- [TASK TO COMPLETE]: Your task is to retype every entry exactly, omitting nothing.

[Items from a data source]
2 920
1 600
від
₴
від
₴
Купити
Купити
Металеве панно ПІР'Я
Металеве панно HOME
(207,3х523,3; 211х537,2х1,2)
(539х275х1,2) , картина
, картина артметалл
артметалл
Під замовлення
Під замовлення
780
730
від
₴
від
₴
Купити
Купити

- [SOLUTION TO THIS PROBLEM]:
2 920
1 600
від
₴
від
₴
Купити
Купити
Металеве панно ПІР'Я
Металеве панно HOME
(207,3х523,3; 211х537,2х1,2)
(539х275х1,2) , картина
, картина артметалл
артметалл
Під замовлення
Під замовлення
780
730
від
₴
від
₴
Купити
Купити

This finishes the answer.